KABA AG Wetzikon

Die IGO zu Besuch bei der Firma KABA AG…

Am Freitag 8. Juli 2011 um 13.15 Uhr trafen wir uns bei der KABA AG in Wetzikon. Ruedi Müller machte mit seiner neuen Berufung als Parkplatzeinweiser eine gute Figur.

Im Schulungsraum begrüsste uns Ruedi mit ein paar kurzen Worten. Nach einem Werbefilm, der die breite Produktpallette der KABA AG vorstellte, ging es in zwei Gruppen aufgeteilt, ausgerüstet mit Kopfhörer auf Besichtigungstour.
Meine Gruppe durfte zuerst die Galvanik anschauen.

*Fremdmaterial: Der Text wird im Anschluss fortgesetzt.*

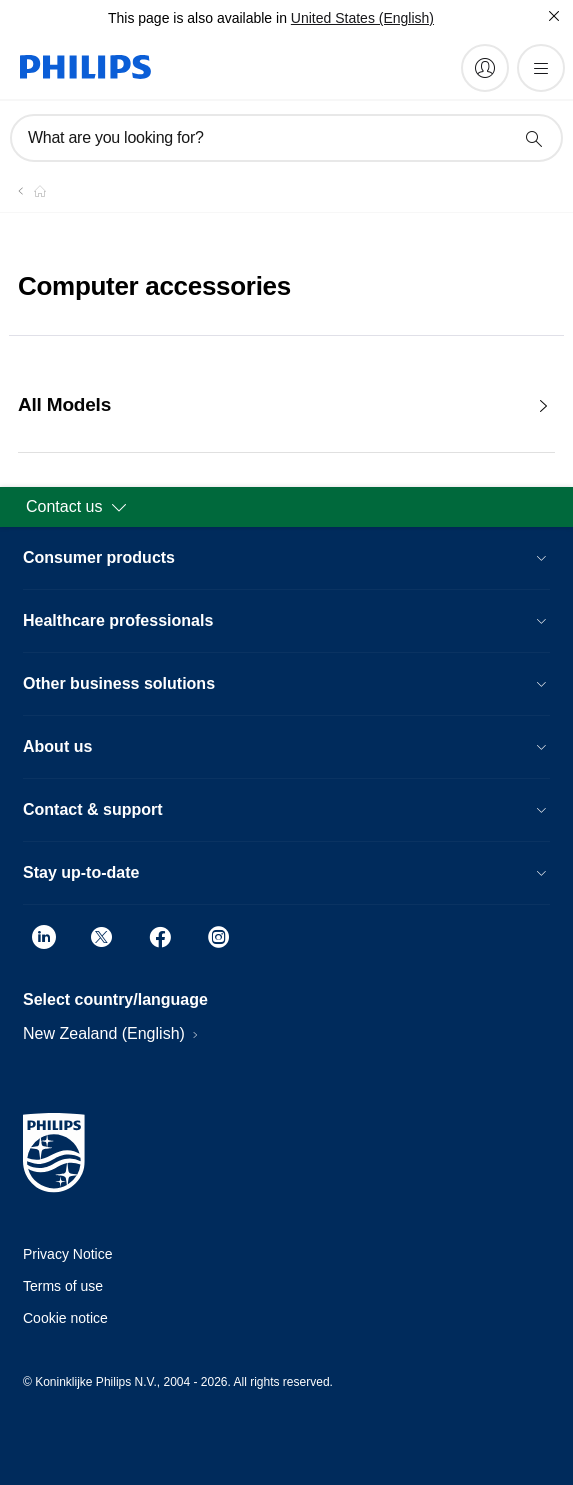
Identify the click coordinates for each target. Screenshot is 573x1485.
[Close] (554, 16)
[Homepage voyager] (28, 191)
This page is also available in (197, 18)
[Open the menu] (541, 68)
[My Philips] (485, 68)
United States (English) (362, 18)
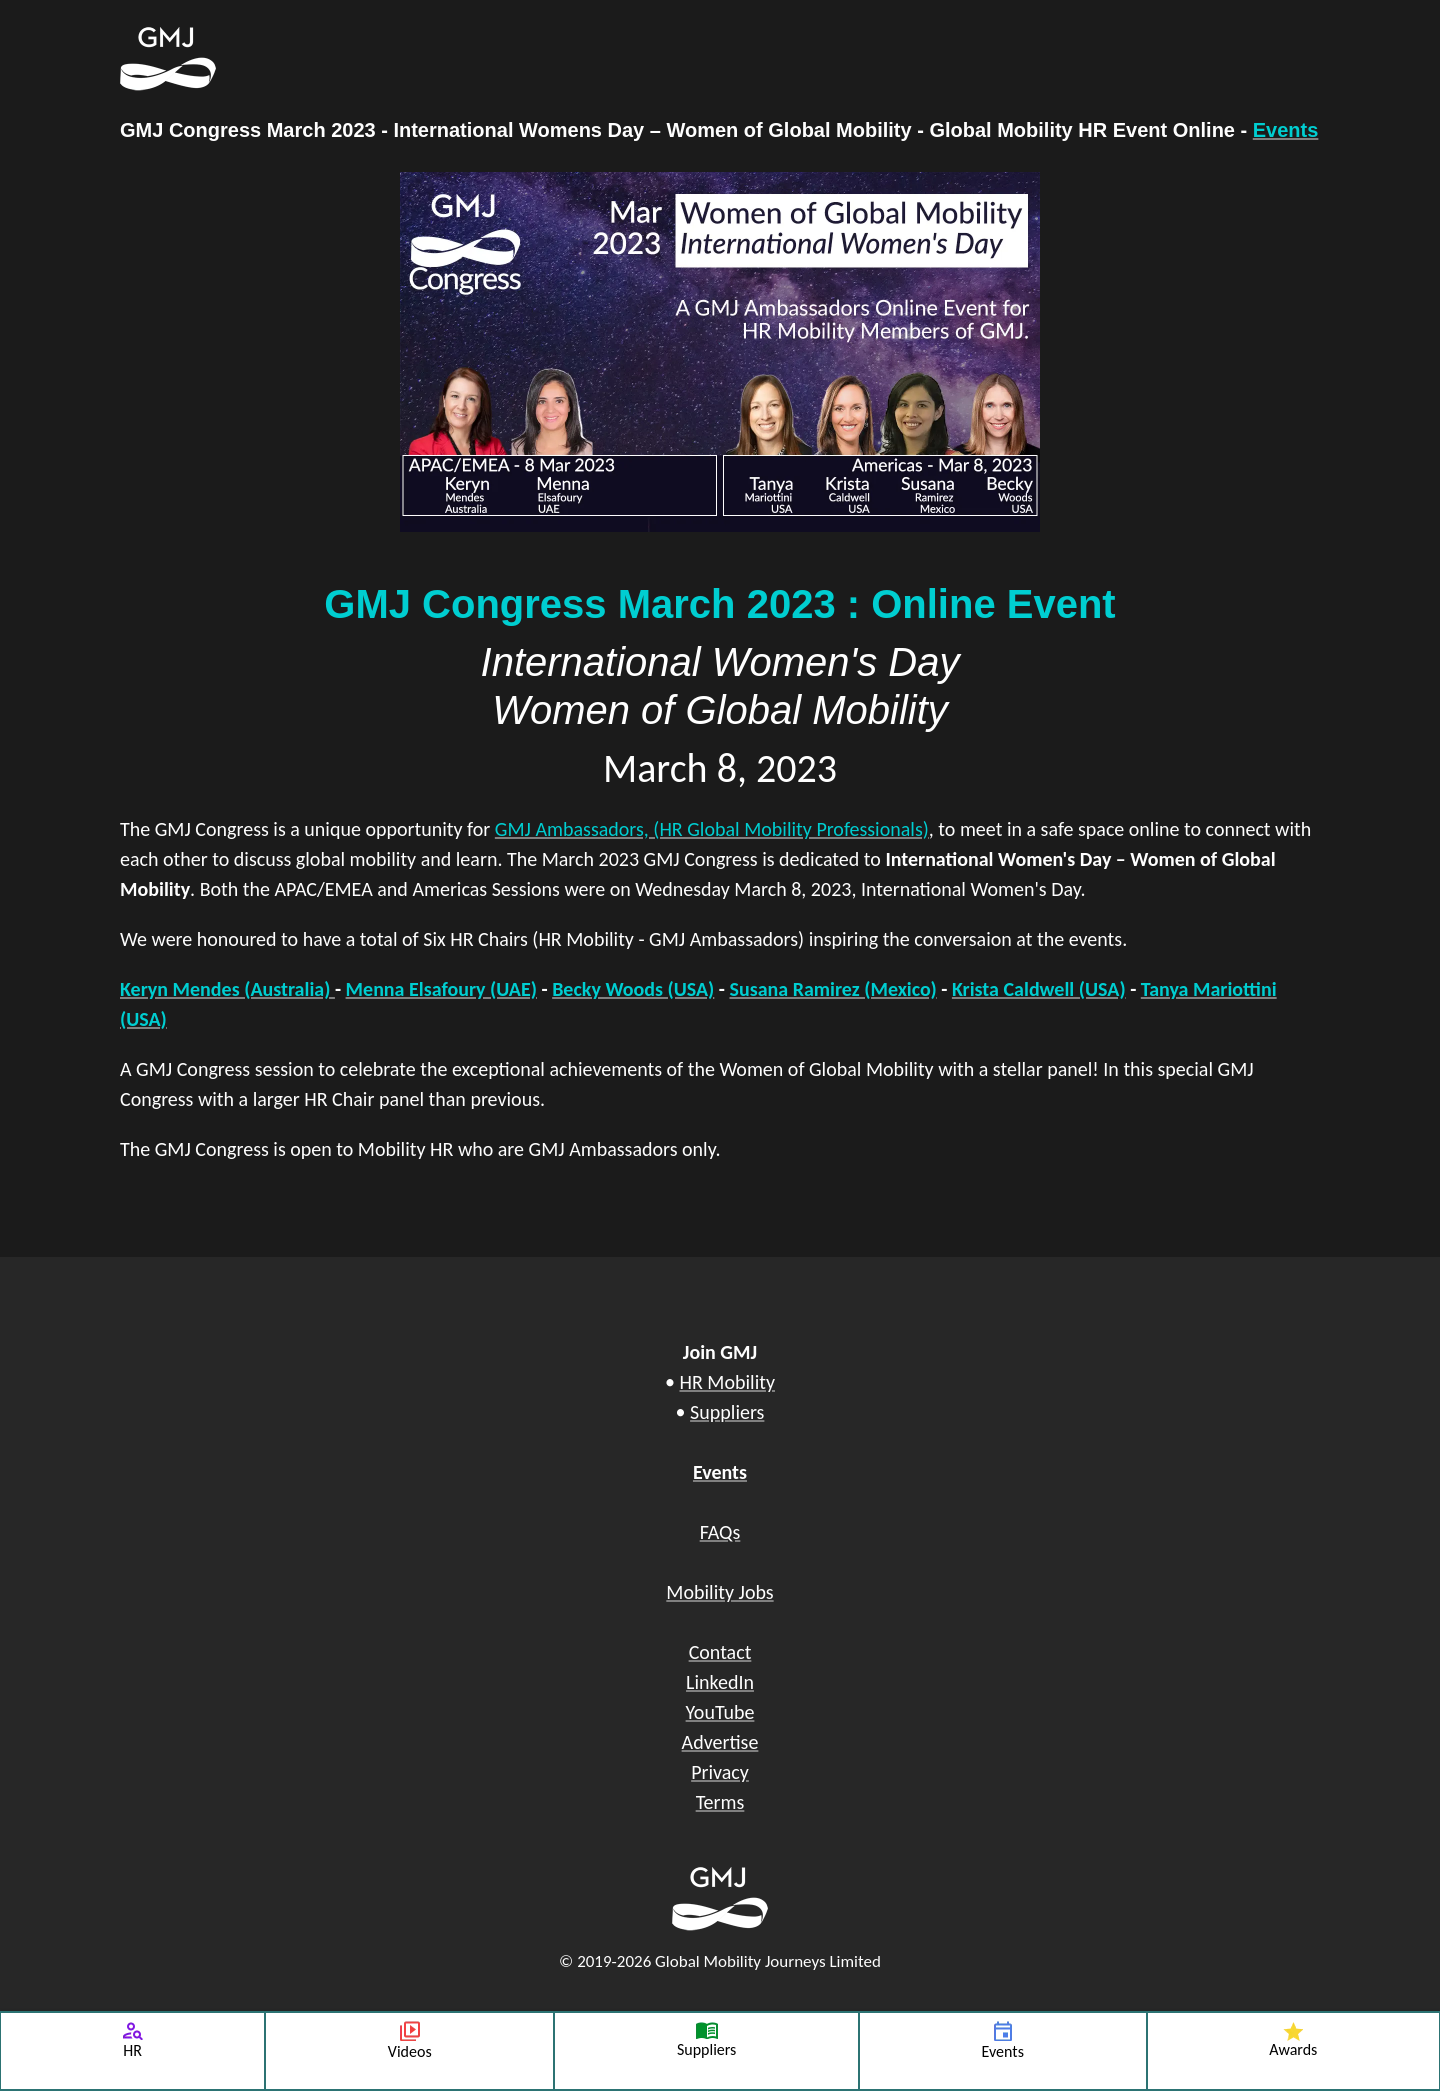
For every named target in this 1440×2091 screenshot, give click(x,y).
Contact (720, 1652)
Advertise (720, 1742)
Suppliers (727, 1412)
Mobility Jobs (719, 1592)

Ruedi erklärte uns die vielseitigen Beschichtungen, die unter seiner Führung produziert werden. Darunter ist Nickel, Chrom, Kupfer und Gold sowie das Brünieren und Schwärzen zu finden. Die Galvanik der KABA produziert nicht nur Inhaus, sondern zeichnet sich auch als Lohngalvanik aus.

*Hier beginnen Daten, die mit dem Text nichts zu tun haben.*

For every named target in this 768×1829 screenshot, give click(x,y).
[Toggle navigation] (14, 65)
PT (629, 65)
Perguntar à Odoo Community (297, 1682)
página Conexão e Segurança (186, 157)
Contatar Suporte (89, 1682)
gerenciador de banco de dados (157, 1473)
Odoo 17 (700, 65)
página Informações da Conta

Wir wurden gebeten die Produktionsstätte genauer unter die Lupe zu nehmen, Verbesserungsvorschläge und Anmerkungen dazu aufzuschreiben und abzugeben.

Durch die ISO-Zertifizierung hat sich viel verändert, alle Werkzeuge sind sauber und an ihrem vorbestimmten Platz eingeräumt und angeschrieben. Ruedi zeigte uns als sehr gutes Beispiel sein Labor. Sogar der Computerbildschirm ist mit „Bildschirm“ und die Tastatur mit „Tastatur“ angeschrieben. 🙂 Sehr vorbildlich Ruedi!

Im Keller besichtigten wir dann die Abwasseraufbereitung und die Kreislaufanlage. Sehenswert für viele war hier wohl die UV-Oxidation, die in der Galvanik der KABA AG schon seit Jahren für bestes Kreislaufwasser sorgt.

Weiter besichtigen wir die einzelnen Produktionsschritte unter fachkundiger Führung.

Die Neusilberschlüssel werden ausschliesslich an einer Stanzmaschine gefertigt. Die Tagesproduktion wird dann als Rohling gelagert.

Nach dem Trovalisieren werden die Schlüssel nummeriert und mit einem individuellen Schliessportrait versehen.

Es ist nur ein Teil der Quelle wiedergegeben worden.